Section 3610 of the Act allows federal agencies to use “funds made available by the Act” to modify contracts to reimburse contractors for the costs of providing “paid leave … to keep [their] employees or subcontractors in a ready state” if they are unable to enter a government-approved site of work due to closures or quarantine restrictions resulting from COVID-19.  This provision supplements other new requirements in the CARES Act and its predecessor, the Families First Coronavirus Relief Act (“FFCRA”), for paid sick leave.

While undoubtedly helpful to contractors who want to maintain readiness without bearing the millstone of idle labor costs, Section 3610 contains several limitations for government contractors to be aware of:

  • Reimbursement is limited to “minimum applicable contract billing rates,” and may not exceed an “average of 40 hours per week.”
  • Reimbursement will be made only if the relevant employees’ job duties “cannot be performed remotely.” This limitation is consistent with the new paid sick leave provided by FFCRA; employees are not eligible for that paid sick leave if they are able to telework.
  • Reimbursement will not be made for costs incurred after September 30, 2020, the end of the government’s fiscal year. This is stricter than the FFCRA paid sick leave, which is available through December 31, 2020.
  • The payments are offset by the amount of refundable tax credits that employers may receive under FFCRA. In essence, this prevents “double-dipping” for reimbursements.

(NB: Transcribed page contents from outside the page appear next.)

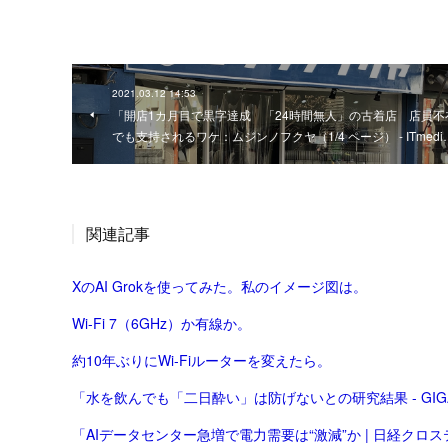
2021.03.12 14:53
「開店1カ月目で黒字達成 「24時間無人」の古着店 店員不
でも支持されるワケ：ムジンノフクヤ（1/4 ページ） - ITmedi
関連記事
XのAI Grokを使ってみた。私のイメージ図は。
Wi-Fi 7（6GHz）か有線か。
約10年ぶりにWi-Fiルーターを変えたら。
「水を飲んでも「二日酔い」は防げないとの研究結果 - GIGA
「AIデータセンター急増で電力需要は“激減”か | 日経クロス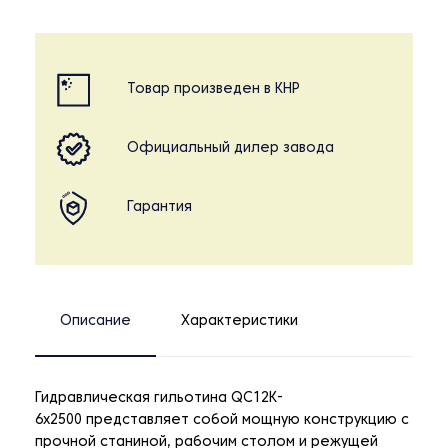
Товар произведен в КНР
Официальный дилер завода
Гарантия
Описание
Характеристики
Гидравлическая гильотина QC12K-
6х2500 представляет собой мощную конструкцию с
прочной станиной, рабочим столом и режущей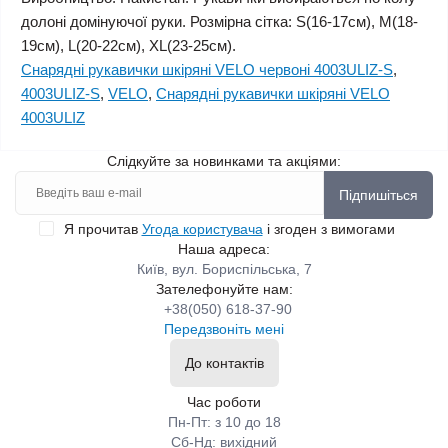
долоні домінуючої руки. Розмірна сітка: S(16-17см), M(18-
19см), L(20-22см), XL(23-25см).
Снарядні рукавички шкіряні VELO червоні 4003ULIZ-S
,
4003ULIZ-S
,
VELO
,
Снарядні рукавички шкіряні VELO
4003ULIZ
Слідкуйте за новинками та акціями:
Підпишіться
Я прочитав
Угода користувача
і згоден з вимогами
Наша адреса:
Київ, вул. Бориспільська, 7
Зателефонуйте нам:
+38(050) 618-37-90
Передзвоніть мені
До контактів
Час роботи
Пн-Пт: з 10 до 18
Сб-Нд: вихідний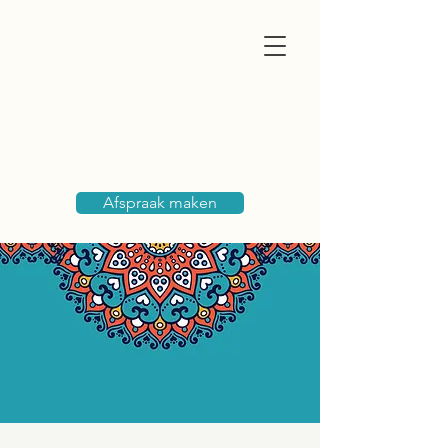
Marja Huijbens
medium & paragnost
Afspraak maken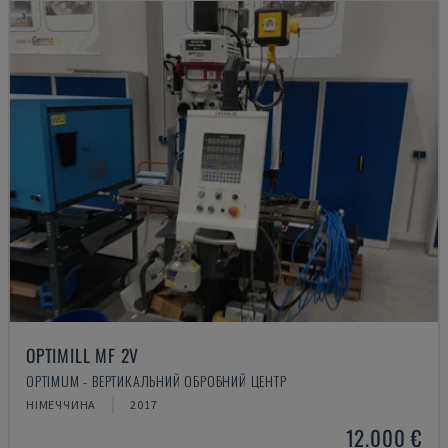
OPTIMILL MF 2V
OPTIMUM - ВЕРТИКАЛЬНИЙ ОБРОБНИЙ ЦЕНТР
НІМЕЧЧИНА
2017
12.000 €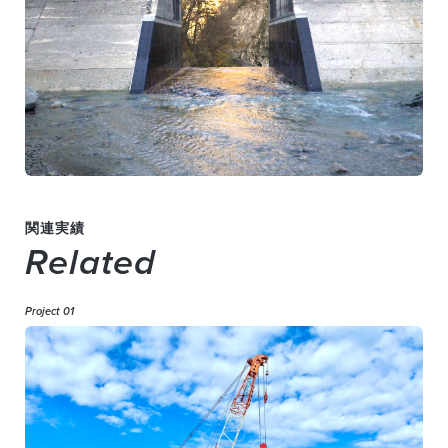
関連実績
Related
Project 01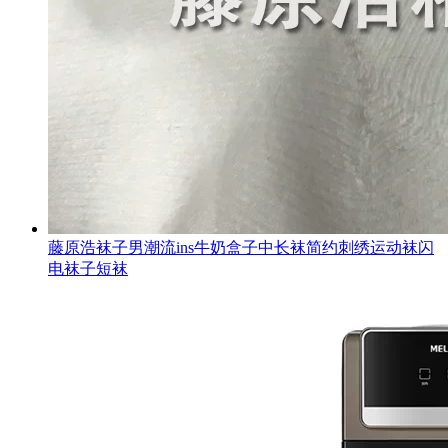
藤原浩袜子男潮流ins牛奶盒子中长袜简约刺绣运动袜闪
电袜子短袜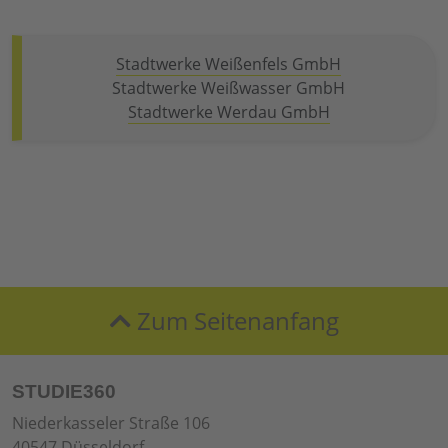
Stadtwerke Weißenfels GmbH
Stadtwerke Weißwasser GmbH
Stadtwerke Werdau GmbH
Zum Seitenanfang
STUDIE360
Niederkasseler Straße 106
40547 Düsseldorf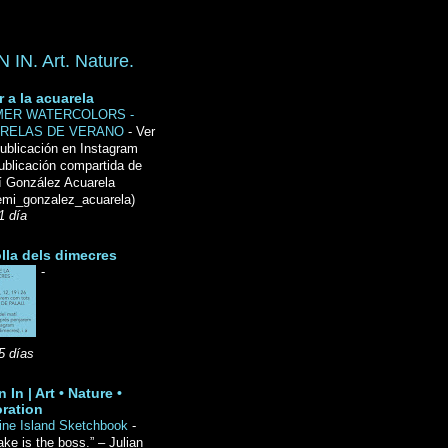
IN. Art. Nature.
r a la acuarela
ER WATERCOLORS -
RELAS DE VERANO
-
Ver
ublicación en Instagram
ublicación compartida de
́ González Acuarela
mi_gonzalez_acuarela)
1 día
lla dels dimecres
-
5 días
 In | Art • Nature •
ration
ine Island Sketchbook
-
ake is the boss.” – Julian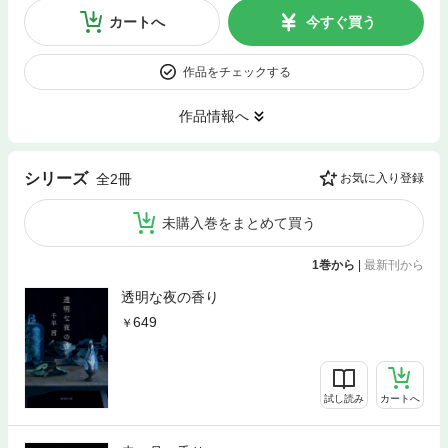
カートへ
今すぐ買う
作品をチェックする
作品情報へ
シリーズ
全2冊
お気に入り登録
未購入巻をまとめて買う
1巻から
|
最新刊から
透明な夜の香り
649
試し読み
カートへ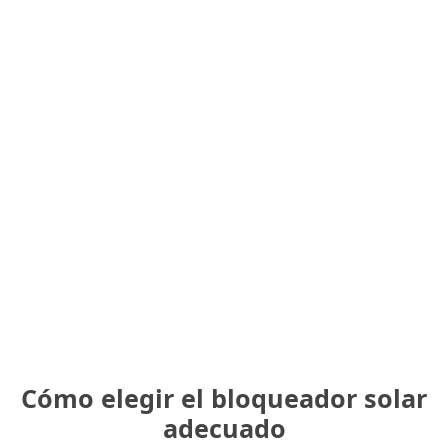
Cómo elegir el bloqueador solar
adecuado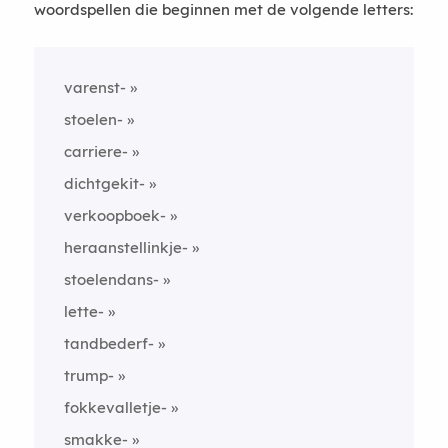
woordspellen die beginnen met de volgende letters:
varenst-
stoelen-
carriere-
dichtgekit-
verkoopboek-
heraanstellinkje-
stoelendans-
lette-
tandbederf-
trump-
fokkevalletje-
smakke-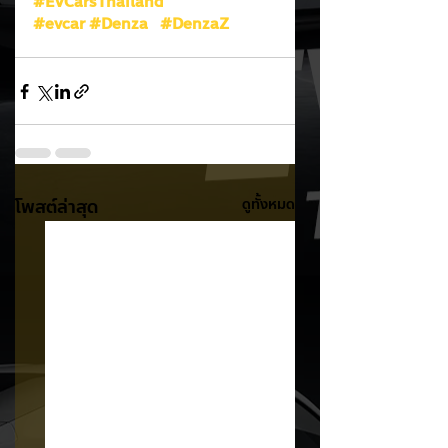
#EVCarsThailand
#evcar
#Denza
#DenzaZ
โพสต์ล่าสุด
ดูทั้งหมด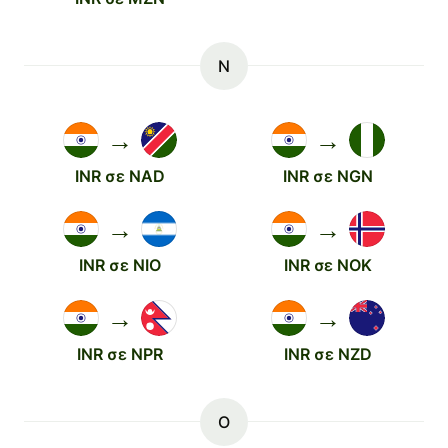
N
→
→
INR σε NAD
INR σε NGN
→
→
INR σε NIO
INR σε NOK
→
→
INR σε NPR
INR σε NZD
O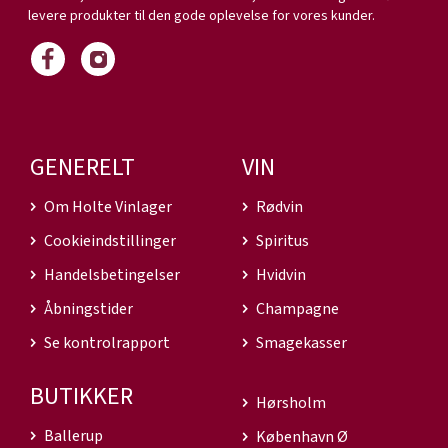
levere produkter til den gode oplevelse for vores kunder.
GENERELT
VIN
Om Holte Vinlager
Rødvin
Cookieindstillinger
Spiritus
Handelsbetingelser
Hvidvin
Åbningstider
Champagne
Se kontrolrapport
Smagekasser
BUTIKKER
Hørsholm
Ballerup
København Ø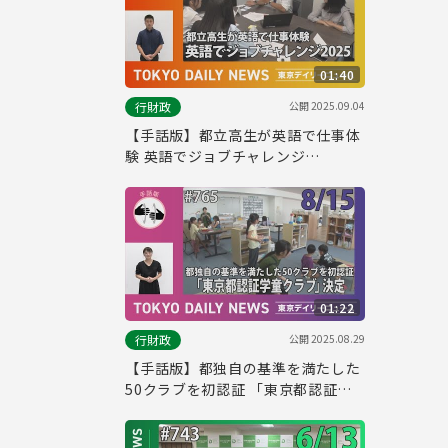
01:40
公開
2025.09.04
行財政
【手話版】都立高生が英語で仕事体
験 英語でジョブチャレンジ
2025（令和７年８月20日 東京デイ
リーニュース No.768）
01:22
公開
2025.08.29
行財政
【手話版】都独自の基準を満たした
50クラブを初認証 「東京都認証学
童クラブ」決定（令和７年８月15日
東京デイリーニュース No.765）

The Department of Defense’s office of Defense Pricing and Contracting (“DPC”) highlighted Section 3610 in a March 30, 2020 Memorandum advising Contracting Officers on how to work with contractors to minimize the impacts of the COVID-19.  However, both the memo and the statute leave several issues unresolved.

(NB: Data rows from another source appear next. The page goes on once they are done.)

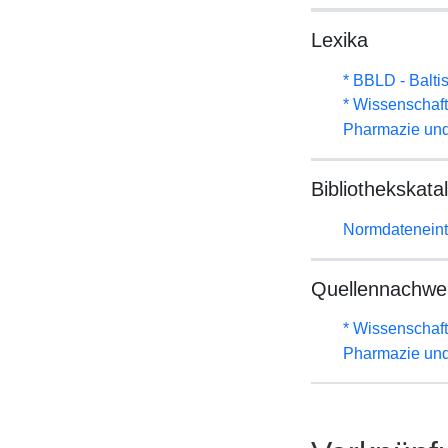
Lexika
* BBLD - Balti
* Wissenschaf
Pharmazie und
Bibliothekskata
Normdateneint
Quellennachwe
* Wissenschaf
Pharmazie und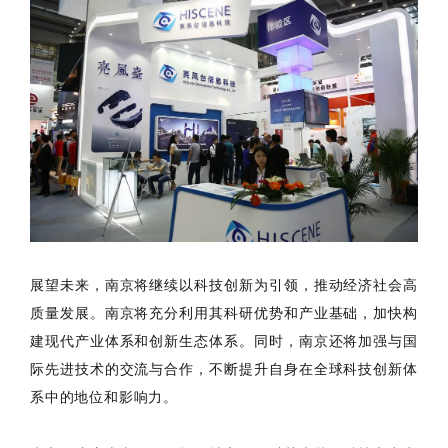
展望未来，南京将继续以科技创新为引领，推动经济社会高
质量发展。南京将充分利用其科研优势和产业基础，加快构
建现代产业体系和创新生态体系。同时，南京还将加强与国
际先进技术的交流与合作，不断提升自身在全球科技创新体
系中的地位和影响力。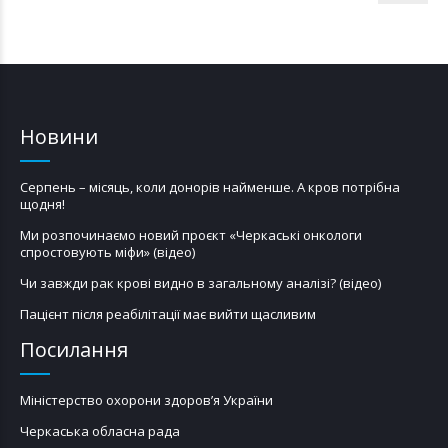
Новини
Серпень – місяць, коли донорів найменше. А кров потрібна
щодня!
Ми розпочинаємо новий проєкт «Черкаські онкологи
спростовують міфи» (відео)
Чи завжди рак крові видно в загальному аналізі? (відео)
Пацієнт після реабілітації має вийти щасливим
Посилання
Міністерство охорони здоров’я України
Черкаська обласна рада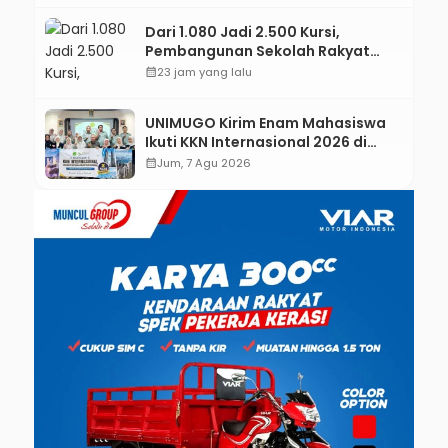
Dari 1.080 Jadi 2.500 Kursi,
Pembangunan Sekolah Rakyat
Kebumen Ditargetkan Mulai
calendar_month
23 jam yang lalu
Oktober 2026
UNIMUGO Kirim Enam Mahasiswa
Ikuti KKN Internasional 2026 di
ASEAN dan Hong Kong
calendar_month
Jum, 7 Agu 2026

  • First, regulations or guidance do not yet exist to explain how contractors should apply for reimbursement. The DPC March 30 Memorandum promises that “DPC will provide implementing guidance for this section as soon as practicable.”  DPC has been consolidating and publishing COVID-19 guidance, under the leadership of Under Secretary Ellen Lord, and we expect the guidance to come in due course.
  • Second, the Act does not define when a contractor is in a “ready state.” This term may be akin to the requirement that a contractor establish that its workers were on “standby” as a condition of recovering unabsorbed overhead costs.  Under federal law, a contractor is considered to be on standby when contract work is suspended for an indefinite duration, even as the contractor is nevertheless required “to be ready to resume work on the contract, at full speed as well as immediately.”  J. Dick, Inc. v. Principi, 324 F.3d 1364, 1371 (Fed. Cir. 2003).  That guidance may be informative, but we cannot stay for certain what a contractor will need to do in order to be considered to be in “ready state.”
  • Third, the Act does not address how the reimbursable rate will be determined in fixed-price contracts that do not specify labor category billing rates. In such cases, contractors should coordinate with their Contracting Officer and be prepared to substantiate billing rates cited in reimbursement requests from documentation beyond the four corners of the contract.

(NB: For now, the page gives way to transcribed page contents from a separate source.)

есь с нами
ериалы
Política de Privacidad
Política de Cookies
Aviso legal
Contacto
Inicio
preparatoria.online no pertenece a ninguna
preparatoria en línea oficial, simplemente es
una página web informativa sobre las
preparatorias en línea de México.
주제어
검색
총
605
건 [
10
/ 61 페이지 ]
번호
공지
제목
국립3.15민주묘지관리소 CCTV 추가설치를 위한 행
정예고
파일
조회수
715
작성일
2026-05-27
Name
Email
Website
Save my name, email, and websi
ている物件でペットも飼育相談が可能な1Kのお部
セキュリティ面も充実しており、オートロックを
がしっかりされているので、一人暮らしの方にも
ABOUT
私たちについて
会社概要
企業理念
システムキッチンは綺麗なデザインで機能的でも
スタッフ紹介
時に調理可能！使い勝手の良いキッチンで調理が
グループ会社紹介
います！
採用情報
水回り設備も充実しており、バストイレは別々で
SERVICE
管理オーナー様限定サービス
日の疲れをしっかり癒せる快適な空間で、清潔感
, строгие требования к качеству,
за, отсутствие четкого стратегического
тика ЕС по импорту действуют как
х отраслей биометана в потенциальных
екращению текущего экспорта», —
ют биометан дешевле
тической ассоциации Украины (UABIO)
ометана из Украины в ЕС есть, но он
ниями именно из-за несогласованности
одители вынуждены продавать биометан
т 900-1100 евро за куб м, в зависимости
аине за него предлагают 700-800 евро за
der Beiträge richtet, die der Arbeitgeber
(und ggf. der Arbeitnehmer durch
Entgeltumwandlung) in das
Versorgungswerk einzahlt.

Even with these limitations and open questions, Section 3610 will be of interest to many contractors, as it raises the possibility of substantial relief for firms whose workforces have been idled by COVID-19.  And unlike the requirements for recovering costs under the Changes or Suspension of Work clauses, Section 3610 contemplates granting relief even absent proof of a contract change or unreasonable delay by the Contracting Officer.

We soon expect to see additional guidance for implementing the provisions of Section 3610 and will be closely monitoring developments in this area.  In the meantime, contractors affected by coronavirus-related delays and restrictions should meticulously document both the circumstances and costs associated with any performance impacts.